I dual boot Win 7 and Ubuntu, and I prefer Chrome, not only because it's fast, but, because I can seamlessly sync the browser between the two OSs. (There is a similar option with Firefox, but personally, I've found it problematic, where Chrome just works.)

Running 64 bit on both, I did find that I needed to abandon openJdk, and install Sun Java 6 to get it to run properly on Ubuntu.

Regarding the new process in new tabs, it means more to a user who uses Windows, than to Linux, but, It's an interesting security feature, that doesn't seem to get in the way.

So, it doesn't bother me in the least.


Chrome will typically allocate each tab to fit into its own process to "prevent malware from installing itself" and prevent what happens in one tab from affecting what happens in another, however, the actual process-allocation model is more complex.[52] Following the principle of least privilege, each process is stripped of its rights and can compute, but cannot write files or read from sensitive areas (e.g. documents, desktop)—this is similar to the "Protected Mode" used by Internet Explorer on Windows Vista and Windows 7. The Sandbox Team is said to have "taken this existing process boundary and made it into a jail";[53] for example, malicious software running in one tab is supposed to be unable to sniff credit card numbers entered in another tab, interact with mouse inputs, or tell Windows to "run an executable on start-up" and it will be terminated when the tab is closed.[15] This enforces a simple computer security model whereby there are two levels of multilevel security (user and sandbox) and the sandbox can only respond to communication requests initiated by the user...

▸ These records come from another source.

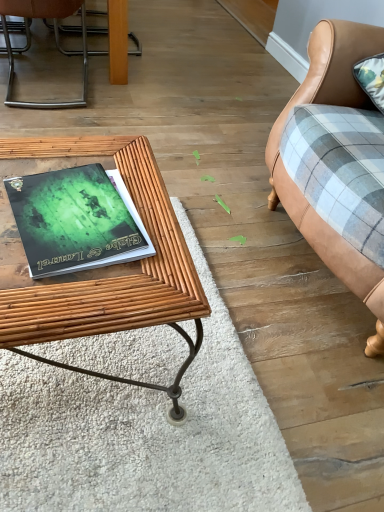 At what (x,y) coordinates should I click in order to perform the action: click on vacant area on top of green matte book at center (from a real-world perspective). Please return your answer as a coordinate pair (x, y). Looking at the image, I should click on (83, 209). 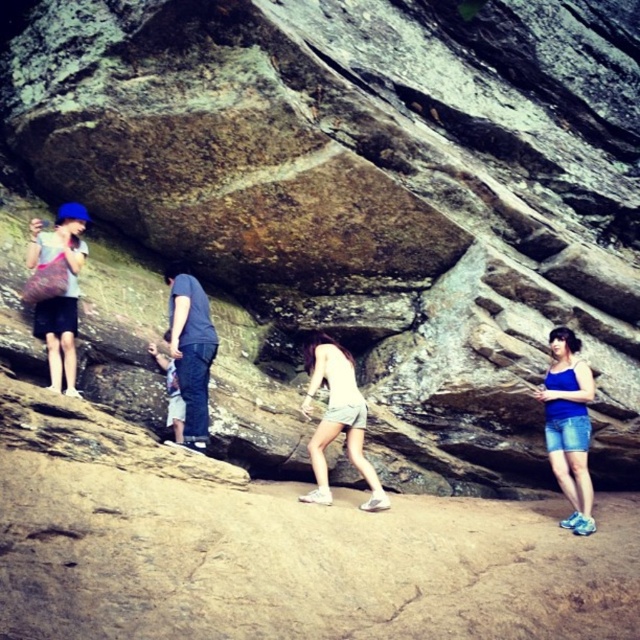 Question: Which object is positioned closest to the matte blue hat at left?

Choices:
 (A) blue denim shorts at lower right
 (B) dark blue jeans at center

Answer: (B)

Question: Is matte blue hat at left further to camera compared to dark blue jeans at center?

Choices:
 (A) yes
 (B) no

Answer: (A)

Question: Which object appears farthest from the camera in this image?

Choices:
 (A) matte blue hat at left
 (B) blue denim shorts at lower right
 (C) dark blue jeans at center

Answer: (B)

Question: Is the position of matte blue hat at left more distant than that of dark blue jeans at center?

Choices:
 (A) yes
 (B) no

Answer: (A)

Question: Is blue denim shorts at lower right bigger than dark blue jeans at center?

Choices:
 (A) yes
 (B) no

Answer: (A)

Question: Estimate the real-world distances between objects in this image. Which object is closer to the dark blue jeans at center?

Choices:
 (A) blue denim shorts at lower right
 (B) matte blue hat at left

Answer: (B) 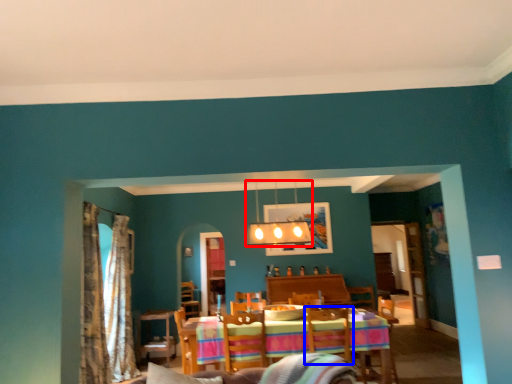 Question: Which object is further to the camera taking this photo, lamp (highlighted by a red box) or swivel chair (highlighted by a blue box)?

Choices:
 (A) lamp
 (B) swivel chair

Answer: (A) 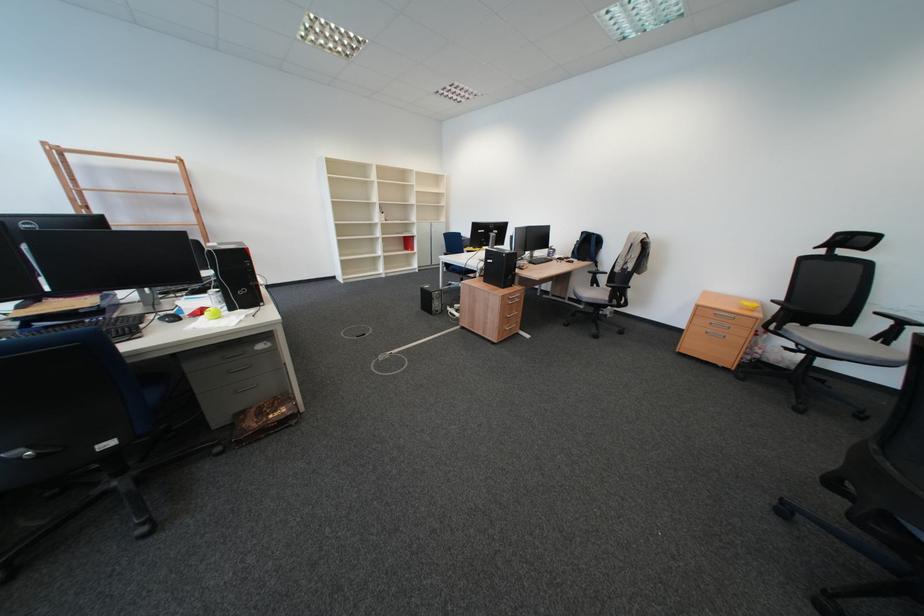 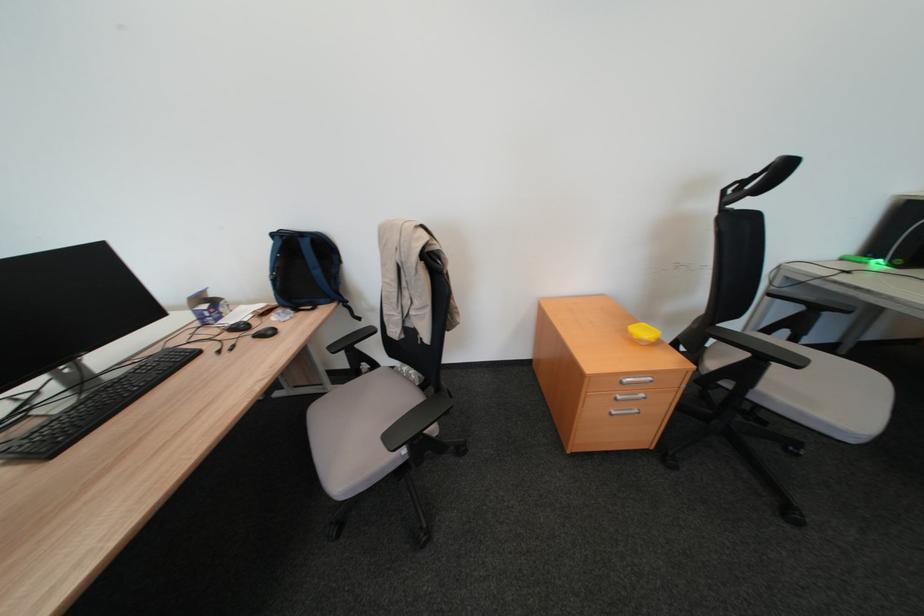 Find the pixel in the second image that matches the point at 719,334 in the first image.

(623, 416) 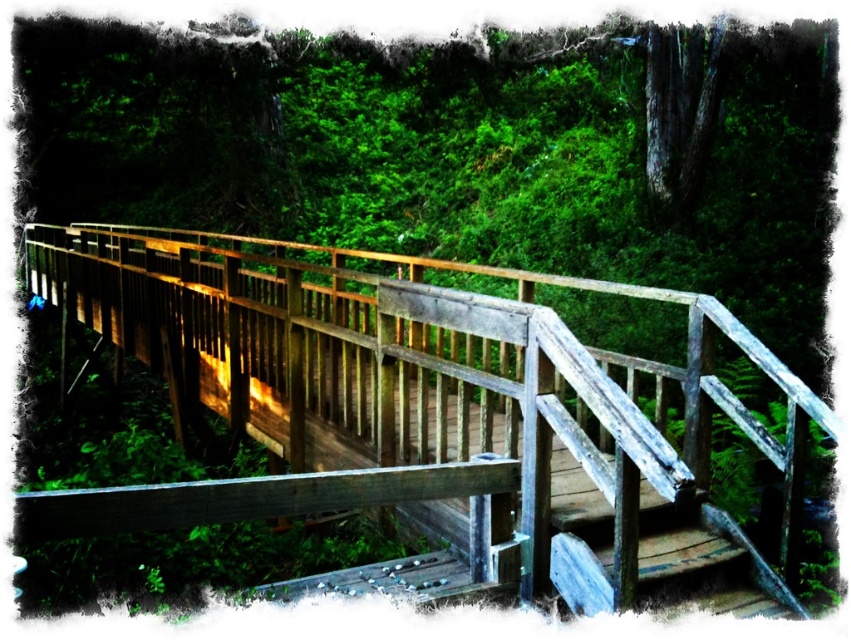 Question: Can you confirm if weathered wood bridge at center is smaller than weathered wood stairs at center?

Choices:
 (A) no
 (B) yes

Answer: (B)

Question: Can you confirm if weathered wood bridge at center is positioned to the left of weathered wood stairs at center?

Choices:
 (A) no
 (B) yes

Answer: (A)

Question: Which of the following is the closest to the observer?

Choices:
 (A) weathered wood bridge at center
 (B) weathered wood stairs at center

Answer: (B)

Question: Among these points, which one is farthest from the camera?

Choices:
 (A) (609, 570)
 (B) (610, 577)

Answer: (A)

Question: Which point is farther from the camera taking this photo?

Choices:
 (A) (580, 588)
 (B) (557, 388)

Answer: (B)

Question: Where is weathered wood bridge at center located in relation to weathered wood stairs at center in the image?

Choices:
 (A) below
 (B) above

Answer: (B) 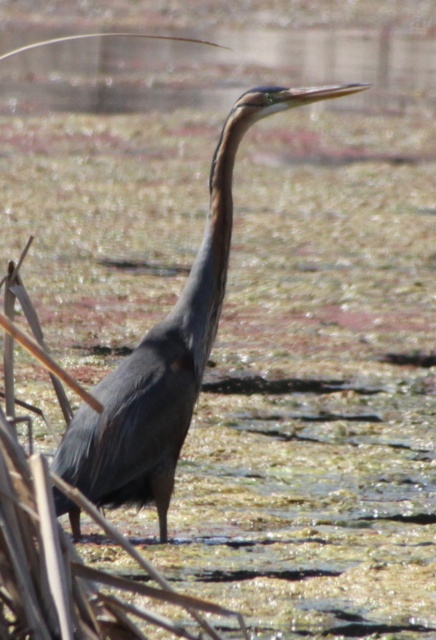 You are a photographer aiming to capture the Great Blue Heron in the image. The heron is located at point (169, 349). You want to adjust your camera to focus on the heron. Is the point you are aiming at the correct location for focusing on the heron?

Yes, the point (169, 349) corresponds to the shiny dark blue heron at center, so focusing there will correctly capture the heron.

You are a birdwatcher observing the scene. You notice two objects labeled as the shiny dark blue heron at center and the shiny purple neck at center. Which one do you think is larger in size?

The shiny dark blue heron at center is bigger than the shiny purple neck at center, so the shiny dark blue heron at center is larger in size. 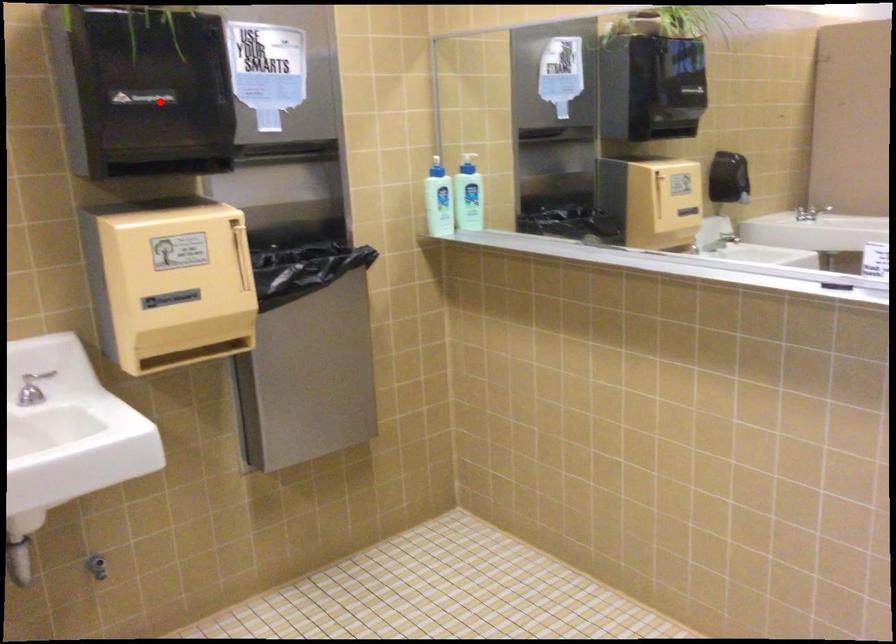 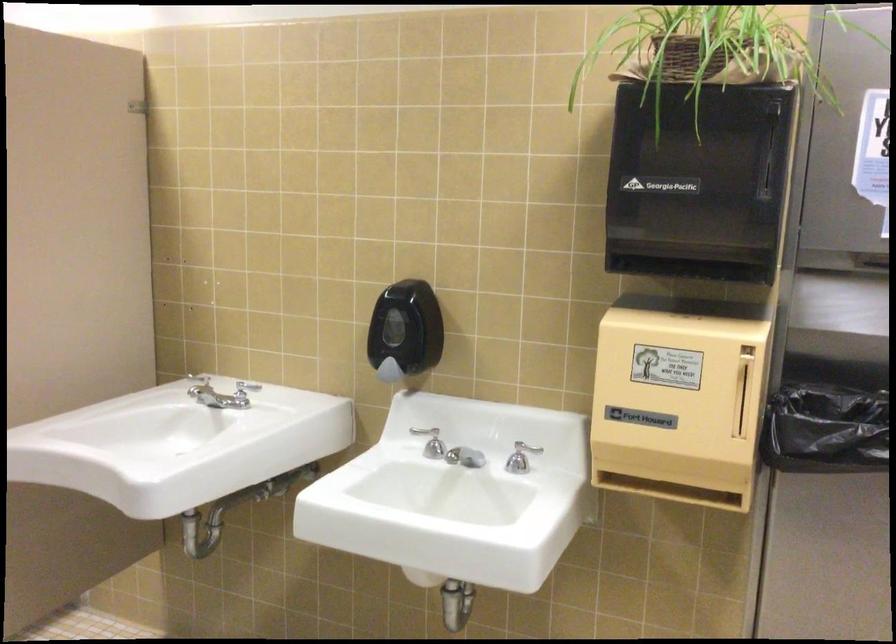 Question: I am providing you with two images of the same scene from different viewpoints. A red point is marked on the first image. Can you still see the location of the red point in image 2?

Choices:
 (A) Yes
 (B) No

Answer: (A) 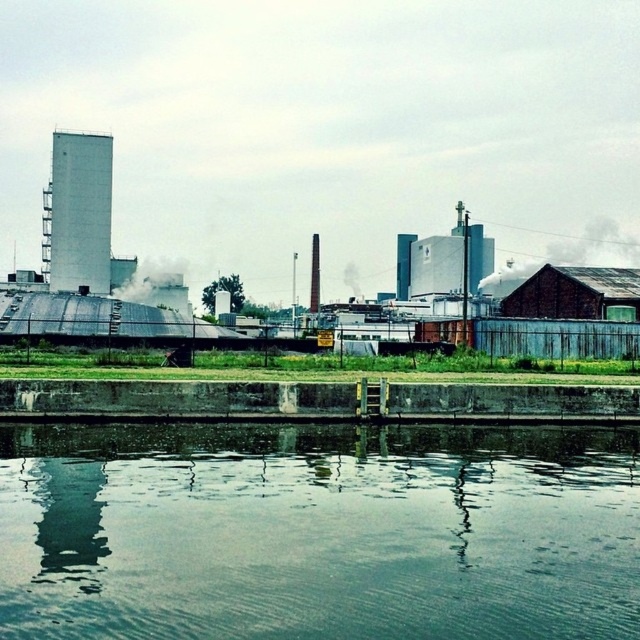 Question: Which of the following is the farthest from the observer?

Choices:
 (A) white smoke at center
 (B) white smoke at upper right

Answer: (A)

Question: Which of the following is the closest to the observer?

Choices:
 (A) (160, 288)
 (B) (630, 253)

Answer: (A)

Question: Is green reflective water at center bigger than white smoke at upper right?

Choices:
 (A) yes
 (B) no

Answer: (B)

Question: Can you confirm if white smoke at upper right is bigger than white smoke at center?

Choices:
 (A) yes
 (B) no

Answer: (A)

Question: Which point is farther to the camera?

Choices:
 (A) white smoke at upper right
 (B) green reflective water at center

Answer: (A)

Question: Is green reflective water at center wider than white smoke at center?

Choices:
 (A) yes
 (B) no

Answer: (B) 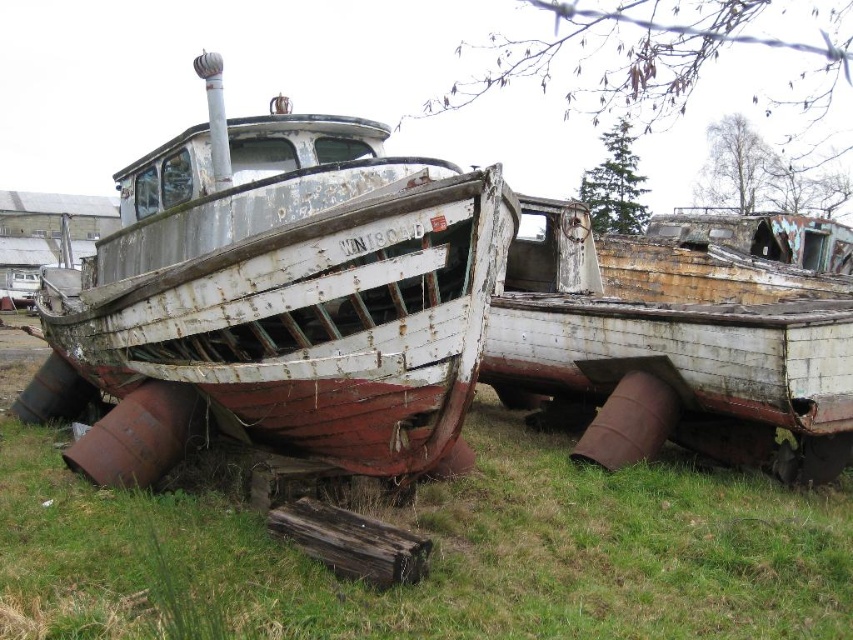 You are an inspector checking the abandoned boats. You see the rusty wood boat at center and the rusty metal boat at center. Which boat is located to the left side of the other?

The rusty wood boat at center is positioned on the left side of the rusty metal boat at center.

You are standing at the point marked by the coordinates point (287, 296) in the image. What object are you directly facing?

You are directly facing the rusty wood boat at center as indicated by the point (287, 296). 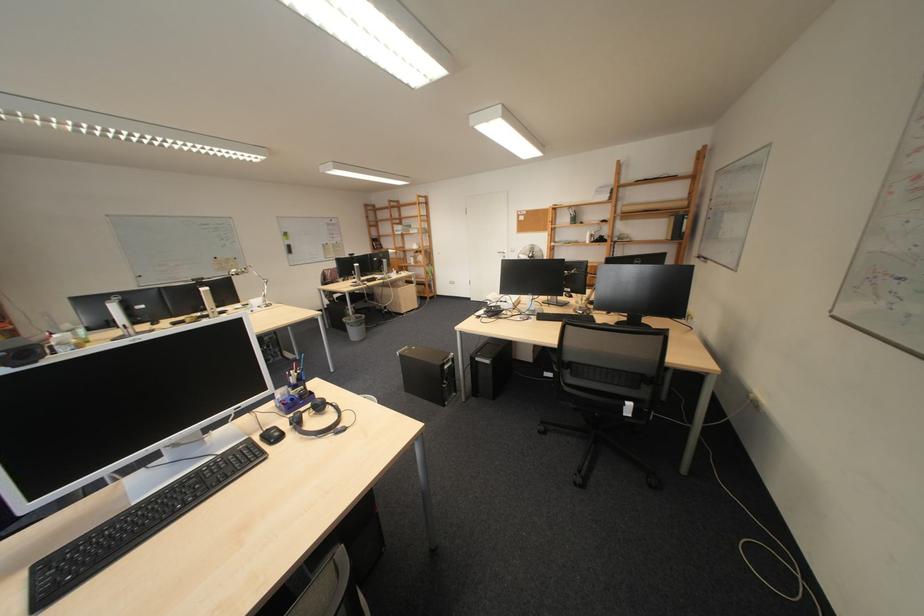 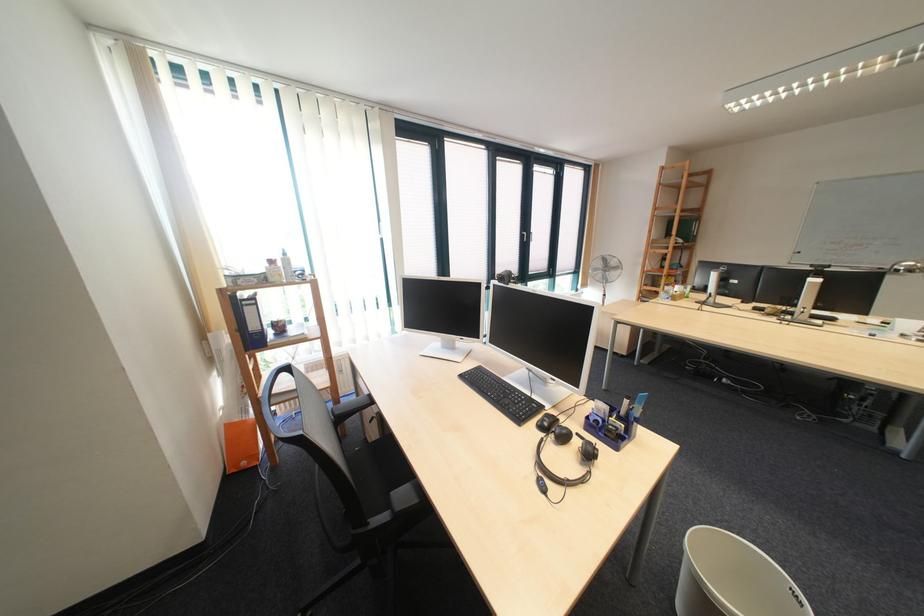 In the second image, find the point that corresponds to (x=306, y=400) in the first image.

(611, 423) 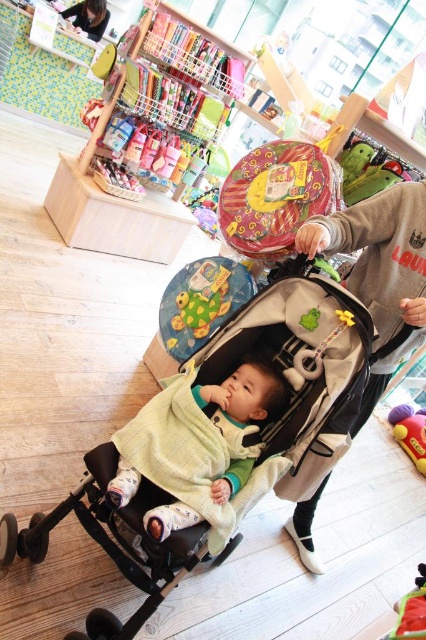 Question: Is soft green blanket at center positioned in front of rubber duck at lower right?

Choices:
 (A) yes
 (B) no

Answer: (B)

Question: Which of the following is the farthest from the observer?

Choices:
 (A) (271, 396)
 (B) (281, 356)
 (C) (411, 440)

Answer: (C)

Question: Can you confirm if soft green blanket at center is positioned above rubber duck at lower right?

Choices:
 (A) no
 (B) yes

Answer: (B)

Question: Which object is the farthest from the matte green rubber turtle at center?

Choices:
 (A) rubberized yellow toy at center
 (B) rubber duck at lower right
 (C) black fabric baby carriage at center

Answer: (A)

Question: Is soft green blanket at center below matte black hair at upper left?

Choices:
 (A) no
 (B) yes

Answer: (B)

Question: Which point appears closest to the camera in this image?

Choices:
 (A) (155, 435)
 (B) (420, 454)

Answer: (A) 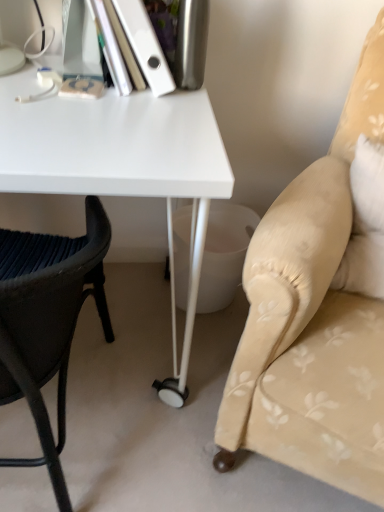 Question: From a real-world perspective, does white glossy desk at center sit lower than beige fabric cushion at right, acting as the first chair starting from the right?

Choices:
 (A) yes
 (B) no

Answer: (A)

Question: Is white glossy desk at center touching beige fabric cushion at right, acting as the first chair starting from the right?

Choices:
 (A) yes
 (B) no

Answer: (B)

Question: From the image's perspective, is white glossy desk at center located beneath beige fabric cushion at right, acting as the first chair starting from the right?

Choices:
 (A) no
 (B) yes

Answer: (A)

Question: Is white glossy desk at center at the left side of beige fabric cushion at right, acting as the first chair starting from the right?

Choices:
 (A) yes
 (B) no

Answer: (A)

Question: Considering the relative sizes of white glossy desk at center and beige fabric cushion at right, acting as the first chair starting from the right, in the image provided, is white glossy desk at center bigger than beige fabric cushion at right, acting as the first chair starting from the right,?

Choices:
 (A) yes
 (B) no

Answer: (B)

Question: Would you say white glossy desk at center is outside beige fabric cushion at right, acting as the first chair starting from the right?

Choices:
 (A) no
 (B) yes

Answer: (B)

Question: Does white glossy desk at center appear on the right side of white matte book at upper left?

Choices:
 (A) no
 (B) yes

Answer: (A)

Question: Does white glossy desk at center lie in front of white matte book at upper left?

Choices:
 (A) no
 (B) yes

Answer: (B)

Question: Does white glossy desk at center have a lesser height compared to white matte book at upper left?

Choices:
 (A) yes
 (B) no

Answer: (B)

Question: Is white glossy desk at center looking in the opposite direction of white matte book at upper left?

Choices:
 (A) no
 (B) yes

Answer: (A)

Question: Does white glossy desk at center have a larger size compared to white matte book at upper left?

Choices:
 (A) no
 (B) yes

Answer: (B)

Question: From the image's perspective, would you say white glossy desk at center is shown under white matte book at upper left?

Choices:
 (A) yes
 (B) no

Answer: (A)

Question: From the image's perspective, is white matte book at upper left on beige fabric cushion at right, acting as the first chair starting from the right?

Choices:
 (A) no
 (B) yes

Answer: (B) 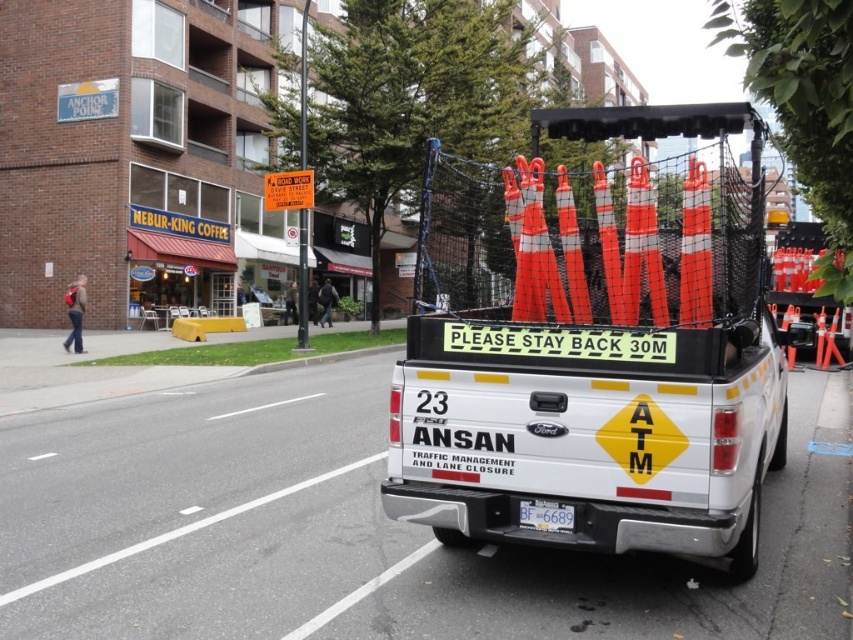 Does orange reflective traffic cones at rear appear over white plastic license plate at center?

Yes.

Is orange reflective traffic cones at rear behind white plastic license plate at center?

No.

Is point (514, 474) more distant than point (570, 529)?

Yes, it is behind point (570, 529).

In order to click on orange reflective traffic cones at rear in this screenshot , I will do `click(595, 348)`. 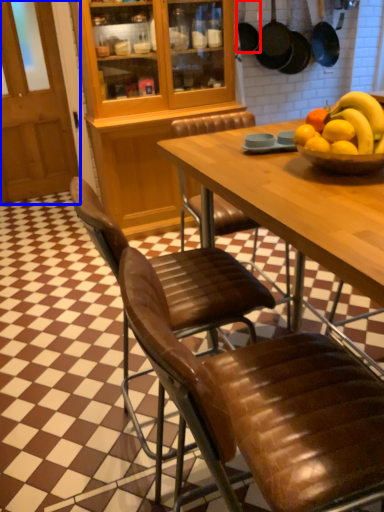 Question: Among these objects, which one is nearest to the camera, frying pan (highlighted by a red box) or glass door (highlighted by a blue box)?

Choices:
 (A) frying pan
 (B) glass door

Answer: (B)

http://en.wikipedia.org/wiki/Google_Chrome#Security

this is a feature. in fact google started marketing chrome with this feature.

Does anyone know if Firefox is going to get this feature?
Yes, apparently they are:
https://wiki.mozilla.org/Content_Processes
http://www.techspot.com/news/35383-Multiprocess-support-in-Firefox-gets-closer-to-reality.html

I don't use Chrome personally, but I don't think it's that big of an issue. In a way, it's nice because if you know which process a certain tab is running in, you can kill that process and bring back your browser if it is locked up. I've done this before for my sisters, who use Chrome on Windows, when the browser locked up on them while they were playing Farmville/Cafe World/PetVille/Other-mindless-Facebook-game.

Explanation of process per tab (http://www.chromium.org/developers/design-documents/process-models).

It makes more sense as we get more cores.

I`d prefer if the site just couldn`t crash the browser or parts of it at all which should be a reasonable goal for developers. Now isolating external stuff like the flash-plugin I can understand, but trapping your own code in isolation (with all the performance penalties of separate processes and communication between them involved) so it doesnt take down the whole program sounds like a lack of self-confidence.

I wonder how the planning for this feature went like... "Guys we can only crash on 1 page at a time, fix that please!"?
This will happen just as soon as a browser developer has complete control over the world's websites...

When the client is running code from the website, the browser can't be held responsible for crashes. Crashing only one tab is an excellent feature, and one that other browsers are implementing/planning to implement too.